Rimosso per tanto tempo, abbandonato negli scaffali, solo oggi ho compreso il linguaggio cifrato del libro, il messaggio che era diretto a me, solo che l’infausta decisione venne presa prima che io potessi leggerlo, e comprendere quanto Norwegian Wood parlasse di noi.
Sia chiaro però, il testo di Murakami è un libro positivo, riguarda la maturazione, non immerge il lettore in un clima lugubre, i personaggi sono belli, teneri, ricercano se stessi, si mischiano nel turbinio della vita. Splendono senza sapere di essere brillanti, proprio come quei ragazzi del muretto di tanti anni fa.
Ci stendemmo sul letto e ci abbracciamo stretti. Sotto le coperte, cullati dal rumore della pioggia, ci baciammo sulle labbra e poi parlammo di tutti gli argomenti possibili e immaginabili, dalla formazione della terra al giusto grado di cottura delle uova sode.

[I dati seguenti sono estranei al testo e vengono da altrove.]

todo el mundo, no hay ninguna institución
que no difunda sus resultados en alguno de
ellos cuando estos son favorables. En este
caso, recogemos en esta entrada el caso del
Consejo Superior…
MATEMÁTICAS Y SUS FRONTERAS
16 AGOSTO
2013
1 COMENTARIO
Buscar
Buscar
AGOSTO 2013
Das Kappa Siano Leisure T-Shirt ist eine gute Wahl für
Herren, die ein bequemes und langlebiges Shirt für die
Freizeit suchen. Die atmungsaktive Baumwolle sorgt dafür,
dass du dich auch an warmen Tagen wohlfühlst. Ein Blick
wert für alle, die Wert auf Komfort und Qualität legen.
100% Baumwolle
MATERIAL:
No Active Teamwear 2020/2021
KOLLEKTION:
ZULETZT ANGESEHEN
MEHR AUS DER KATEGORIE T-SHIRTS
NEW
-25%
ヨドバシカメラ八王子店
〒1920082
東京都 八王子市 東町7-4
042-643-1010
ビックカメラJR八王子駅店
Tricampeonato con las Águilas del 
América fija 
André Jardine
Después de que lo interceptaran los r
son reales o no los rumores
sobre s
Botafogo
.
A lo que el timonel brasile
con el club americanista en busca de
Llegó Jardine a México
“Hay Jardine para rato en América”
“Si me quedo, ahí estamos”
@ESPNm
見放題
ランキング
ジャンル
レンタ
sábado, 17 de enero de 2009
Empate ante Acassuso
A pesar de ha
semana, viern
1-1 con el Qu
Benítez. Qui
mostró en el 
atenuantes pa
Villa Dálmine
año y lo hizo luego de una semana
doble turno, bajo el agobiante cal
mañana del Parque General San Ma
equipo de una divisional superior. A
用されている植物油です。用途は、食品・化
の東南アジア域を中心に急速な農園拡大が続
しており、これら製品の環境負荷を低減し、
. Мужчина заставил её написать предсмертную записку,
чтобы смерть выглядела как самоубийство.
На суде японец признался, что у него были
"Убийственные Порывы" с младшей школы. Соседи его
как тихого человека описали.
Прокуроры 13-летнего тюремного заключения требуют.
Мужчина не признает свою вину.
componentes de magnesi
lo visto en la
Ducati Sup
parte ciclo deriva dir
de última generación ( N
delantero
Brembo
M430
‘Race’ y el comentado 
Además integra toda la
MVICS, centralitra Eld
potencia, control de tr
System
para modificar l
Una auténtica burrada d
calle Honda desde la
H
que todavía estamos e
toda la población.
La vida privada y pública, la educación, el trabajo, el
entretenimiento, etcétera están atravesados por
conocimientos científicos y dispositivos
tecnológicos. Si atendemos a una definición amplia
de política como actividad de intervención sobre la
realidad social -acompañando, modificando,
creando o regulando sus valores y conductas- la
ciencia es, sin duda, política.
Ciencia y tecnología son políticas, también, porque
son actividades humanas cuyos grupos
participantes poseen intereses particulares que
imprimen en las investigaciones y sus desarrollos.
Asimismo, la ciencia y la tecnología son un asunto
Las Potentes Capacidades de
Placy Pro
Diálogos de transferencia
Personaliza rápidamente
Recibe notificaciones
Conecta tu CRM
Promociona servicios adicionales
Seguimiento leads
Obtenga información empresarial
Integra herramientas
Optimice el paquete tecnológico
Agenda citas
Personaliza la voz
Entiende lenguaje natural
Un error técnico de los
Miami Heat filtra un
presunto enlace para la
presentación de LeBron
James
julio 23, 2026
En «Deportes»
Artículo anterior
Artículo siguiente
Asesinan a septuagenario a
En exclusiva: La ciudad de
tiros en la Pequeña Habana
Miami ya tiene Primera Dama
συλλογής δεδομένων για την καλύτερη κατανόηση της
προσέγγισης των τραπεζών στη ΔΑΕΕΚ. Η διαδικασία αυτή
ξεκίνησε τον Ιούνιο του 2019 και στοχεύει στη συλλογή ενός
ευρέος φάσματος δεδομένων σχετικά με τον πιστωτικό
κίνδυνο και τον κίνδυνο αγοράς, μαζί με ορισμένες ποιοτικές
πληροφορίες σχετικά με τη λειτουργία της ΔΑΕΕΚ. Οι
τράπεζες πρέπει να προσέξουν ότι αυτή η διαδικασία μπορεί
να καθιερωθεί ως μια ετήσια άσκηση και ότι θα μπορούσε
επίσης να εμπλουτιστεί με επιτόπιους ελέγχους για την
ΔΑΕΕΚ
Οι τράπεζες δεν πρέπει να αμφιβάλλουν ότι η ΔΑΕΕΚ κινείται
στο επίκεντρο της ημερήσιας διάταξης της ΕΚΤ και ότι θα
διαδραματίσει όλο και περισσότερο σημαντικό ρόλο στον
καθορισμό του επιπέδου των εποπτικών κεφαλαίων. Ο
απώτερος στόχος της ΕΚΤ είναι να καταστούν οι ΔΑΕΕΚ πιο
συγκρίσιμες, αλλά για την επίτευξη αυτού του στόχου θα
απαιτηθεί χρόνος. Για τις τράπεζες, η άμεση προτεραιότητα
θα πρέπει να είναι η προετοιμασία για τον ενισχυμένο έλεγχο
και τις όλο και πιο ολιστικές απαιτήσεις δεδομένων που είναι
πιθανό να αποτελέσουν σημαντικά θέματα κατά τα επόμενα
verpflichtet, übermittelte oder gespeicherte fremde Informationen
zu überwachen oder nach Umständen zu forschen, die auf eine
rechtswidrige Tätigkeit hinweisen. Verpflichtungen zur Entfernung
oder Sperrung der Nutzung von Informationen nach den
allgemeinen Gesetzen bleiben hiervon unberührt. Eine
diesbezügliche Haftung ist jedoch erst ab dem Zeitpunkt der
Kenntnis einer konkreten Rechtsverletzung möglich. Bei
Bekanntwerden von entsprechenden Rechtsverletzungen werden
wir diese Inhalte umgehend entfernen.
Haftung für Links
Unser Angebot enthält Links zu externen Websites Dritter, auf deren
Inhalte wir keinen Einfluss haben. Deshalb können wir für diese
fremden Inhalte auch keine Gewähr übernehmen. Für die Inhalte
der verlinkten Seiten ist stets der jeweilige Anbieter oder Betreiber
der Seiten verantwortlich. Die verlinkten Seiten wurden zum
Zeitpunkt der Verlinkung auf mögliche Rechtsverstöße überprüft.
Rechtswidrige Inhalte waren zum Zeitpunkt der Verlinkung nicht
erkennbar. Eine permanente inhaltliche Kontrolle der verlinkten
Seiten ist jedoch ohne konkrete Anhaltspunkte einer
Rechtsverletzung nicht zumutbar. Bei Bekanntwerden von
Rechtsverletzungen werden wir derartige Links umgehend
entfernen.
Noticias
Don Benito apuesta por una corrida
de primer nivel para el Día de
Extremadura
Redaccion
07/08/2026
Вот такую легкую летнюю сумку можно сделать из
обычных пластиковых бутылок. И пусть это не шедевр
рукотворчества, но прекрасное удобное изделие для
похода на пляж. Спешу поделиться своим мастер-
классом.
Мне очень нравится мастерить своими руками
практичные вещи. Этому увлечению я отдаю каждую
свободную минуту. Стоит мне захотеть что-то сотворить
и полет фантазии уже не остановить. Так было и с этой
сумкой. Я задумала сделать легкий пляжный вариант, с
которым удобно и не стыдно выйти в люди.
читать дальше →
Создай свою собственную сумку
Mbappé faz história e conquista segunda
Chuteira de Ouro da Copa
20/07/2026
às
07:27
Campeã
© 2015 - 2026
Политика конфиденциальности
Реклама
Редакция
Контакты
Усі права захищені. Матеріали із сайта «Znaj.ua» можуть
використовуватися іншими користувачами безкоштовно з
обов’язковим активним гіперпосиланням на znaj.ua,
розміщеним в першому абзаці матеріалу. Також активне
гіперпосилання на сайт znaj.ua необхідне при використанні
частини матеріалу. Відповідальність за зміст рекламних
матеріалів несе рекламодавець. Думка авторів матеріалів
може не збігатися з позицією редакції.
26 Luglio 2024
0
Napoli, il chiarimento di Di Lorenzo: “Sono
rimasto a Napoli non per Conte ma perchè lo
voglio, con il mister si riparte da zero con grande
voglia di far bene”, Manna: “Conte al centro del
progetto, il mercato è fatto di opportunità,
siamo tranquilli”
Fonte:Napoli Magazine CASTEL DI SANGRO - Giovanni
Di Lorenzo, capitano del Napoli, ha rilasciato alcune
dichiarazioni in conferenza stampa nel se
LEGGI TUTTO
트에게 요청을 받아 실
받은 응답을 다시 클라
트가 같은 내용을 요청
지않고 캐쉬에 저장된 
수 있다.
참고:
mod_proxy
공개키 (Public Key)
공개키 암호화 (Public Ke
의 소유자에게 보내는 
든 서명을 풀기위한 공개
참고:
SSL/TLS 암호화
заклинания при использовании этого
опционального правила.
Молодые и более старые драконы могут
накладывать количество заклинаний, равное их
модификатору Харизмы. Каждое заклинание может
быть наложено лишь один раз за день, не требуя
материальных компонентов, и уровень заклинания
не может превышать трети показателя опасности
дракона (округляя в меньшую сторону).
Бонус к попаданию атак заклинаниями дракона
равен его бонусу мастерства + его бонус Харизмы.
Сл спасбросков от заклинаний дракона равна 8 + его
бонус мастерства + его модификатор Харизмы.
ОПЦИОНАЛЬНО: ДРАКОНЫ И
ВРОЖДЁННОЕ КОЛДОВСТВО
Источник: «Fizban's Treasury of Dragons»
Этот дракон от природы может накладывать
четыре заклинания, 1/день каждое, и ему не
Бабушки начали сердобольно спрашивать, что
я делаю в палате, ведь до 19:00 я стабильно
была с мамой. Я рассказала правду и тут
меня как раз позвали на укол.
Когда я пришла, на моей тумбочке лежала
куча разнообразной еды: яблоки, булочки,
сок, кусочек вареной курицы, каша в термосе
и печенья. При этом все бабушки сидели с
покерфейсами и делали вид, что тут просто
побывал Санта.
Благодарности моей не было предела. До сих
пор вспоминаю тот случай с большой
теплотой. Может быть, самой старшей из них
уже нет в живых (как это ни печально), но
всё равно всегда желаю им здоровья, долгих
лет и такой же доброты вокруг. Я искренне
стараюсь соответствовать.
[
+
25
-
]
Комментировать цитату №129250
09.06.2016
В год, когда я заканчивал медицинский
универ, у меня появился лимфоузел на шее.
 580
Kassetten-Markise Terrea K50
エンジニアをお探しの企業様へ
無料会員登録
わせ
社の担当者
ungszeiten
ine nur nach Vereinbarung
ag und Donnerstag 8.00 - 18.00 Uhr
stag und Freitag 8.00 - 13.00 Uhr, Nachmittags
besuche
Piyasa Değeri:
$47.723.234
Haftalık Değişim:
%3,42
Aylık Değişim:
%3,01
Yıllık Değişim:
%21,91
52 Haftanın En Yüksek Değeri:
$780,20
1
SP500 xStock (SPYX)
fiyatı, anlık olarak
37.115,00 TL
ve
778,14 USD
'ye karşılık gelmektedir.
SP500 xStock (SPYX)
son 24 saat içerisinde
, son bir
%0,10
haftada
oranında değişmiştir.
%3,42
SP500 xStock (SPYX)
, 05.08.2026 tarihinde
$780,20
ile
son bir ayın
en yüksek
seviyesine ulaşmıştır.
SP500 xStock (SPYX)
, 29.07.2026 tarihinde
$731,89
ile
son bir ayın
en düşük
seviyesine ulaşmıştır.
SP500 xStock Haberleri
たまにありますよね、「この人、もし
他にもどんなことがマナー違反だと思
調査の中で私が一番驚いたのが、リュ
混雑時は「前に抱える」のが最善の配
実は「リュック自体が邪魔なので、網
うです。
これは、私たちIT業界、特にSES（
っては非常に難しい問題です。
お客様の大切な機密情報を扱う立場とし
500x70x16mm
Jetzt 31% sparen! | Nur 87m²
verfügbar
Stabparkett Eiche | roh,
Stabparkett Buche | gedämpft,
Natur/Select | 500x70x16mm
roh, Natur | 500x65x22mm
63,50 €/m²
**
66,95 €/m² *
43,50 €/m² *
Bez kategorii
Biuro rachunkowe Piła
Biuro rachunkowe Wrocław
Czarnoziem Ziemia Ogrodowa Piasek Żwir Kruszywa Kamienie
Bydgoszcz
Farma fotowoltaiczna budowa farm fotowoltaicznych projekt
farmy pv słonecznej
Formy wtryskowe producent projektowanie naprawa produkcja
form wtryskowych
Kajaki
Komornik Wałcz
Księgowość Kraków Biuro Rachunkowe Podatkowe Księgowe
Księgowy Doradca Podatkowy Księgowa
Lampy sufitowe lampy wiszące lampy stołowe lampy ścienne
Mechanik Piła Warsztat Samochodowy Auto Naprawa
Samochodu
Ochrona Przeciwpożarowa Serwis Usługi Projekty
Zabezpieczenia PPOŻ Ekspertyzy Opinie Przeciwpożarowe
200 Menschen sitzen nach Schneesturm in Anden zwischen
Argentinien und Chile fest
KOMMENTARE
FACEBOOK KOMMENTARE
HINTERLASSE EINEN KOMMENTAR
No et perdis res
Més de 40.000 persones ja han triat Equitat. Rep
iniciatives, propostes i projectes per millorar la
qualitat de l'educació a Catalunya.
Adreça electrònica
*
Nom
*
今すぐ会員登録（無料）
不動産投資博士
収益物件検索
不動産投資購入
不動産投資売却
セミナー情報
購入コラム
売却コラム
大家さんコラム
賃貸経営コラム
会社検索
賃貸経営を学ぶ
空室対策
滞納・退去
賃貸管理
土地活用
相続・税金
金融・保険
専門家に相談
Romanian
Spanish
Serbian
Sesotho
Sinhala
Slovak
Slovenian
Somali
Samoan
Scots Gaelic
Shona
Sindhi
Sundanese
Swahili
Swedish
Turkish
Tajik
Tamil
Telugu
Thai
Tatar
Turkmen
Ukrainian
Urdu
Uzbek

- Ma cosa faranno mai le formiche nei giorni di pioggia? – chiese Midori.
- Chissà, – dissi io. – Faranno le pulizie della tana o metteranno in ordine le provviste. Sai quanto lavorano le formiche.
- Ma come mai anche se lavorano tanto non fanno mai nessun progresso? Migliaia di anni e sono sempre formiche!
- Mah, non saprei. Forse la loro struttura fisica non è fatta per evolversi. A differenza delle scimmie.
- Non le l’aspettavo. Anche tu ci sono cose che non sai, – disse Midori. Io ero convinta che tu sapessi tutto.
- Il mondo è grande, – mi giustificai.
Sollecitato da alcuni ‘murakamiani’ faccio una precisazione. La stesura romana di buona parte del romanzo avvenne su quaderni d’ufficio e utilizzando un pennarello sottile. Può sembrare un dettaglio rispetto alla macchina da scrivere menzionata, ma in realtà la fluidità e il ritmo di Norwegian Wood seguono il flusso del pensiero e della composizione tipici della scrittura a mano, molto più diretta e priva di aritmie o vuoti emotivi. Citando poi lo stesso Murakami: ‘Ogni volta che penso a questo romanzo, ancora oggi alla mia mente affiorano i paesaggi dell’Italia degli anni ottanta. Per questo, se i lettori lo amassero, non potrebbe esserci per me gioia più grande’.